Abstract
Chitosan is a cationic polysaccharide obtained by partial N-deacetylation of chitin that has a number of biochemical and pharmaceutical applications. In this project, the effect of various concentrations of chitosan on cell viability has been assessed using Caco-2 cells, a well-known in vitro transport model for the intestinal epithelium, with reference to cell viability. Initially, attempts in treating Caco-2 cells with microparticles of chitosan base were carried out, and different strategies for sterilization of chitosan malate solutions of were tested. Testing of cell viability after treatment with chitosan malate solution for 24 h were performed using the MTT assay. To assess a possible recovery from the cell damage induced by chitosan malate, recovery experiments were performed, letting the cells recover under normal cultivation conditions for 24 h. As chitosan malate is acidic, and low pH values can affect cell viability, control experiments were performed to rule out low pH as the determining factor of reduced cell viability after chitosan malate treatment. Cell viability testing was also carried out using chitosan malate microparticles.

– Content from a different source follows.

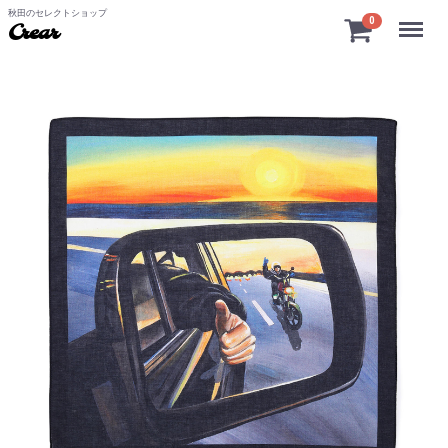
秋田のセレクトショップ
Menu
0
Crear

The cell cytoskeleton has an important role in determining cell shape and in many cellular processes such as motion, division and intracellular transport and consists of three main kinds of filaments; microtubules, actin filaments and intermediate filaments. The effect of chitosan malate on two of the main components of the cytoskeleton, microtubules and microfilaments, of Caco-2 cells has been investigated using immunofluorescence techniques. To assess the potential recovery from chitosan induced rearrangement of cytoskeletal filaments, recovery experiments were carried out letting the cells recover for 24 h.
This study showed that chitosan malate affects the cell viability of Caco-2 cells in a dose-dependent manner. Recovery from the cell damage does not seem to take place to an extent detectable by the method used.
Chitosan malate induced redistribution of the cytoskeletal proteins, tubulin and actin, also in a dose-dependent manner. Partial recovery of the cytoskeletal rearrangement was seen after 24 h after terminated treatment.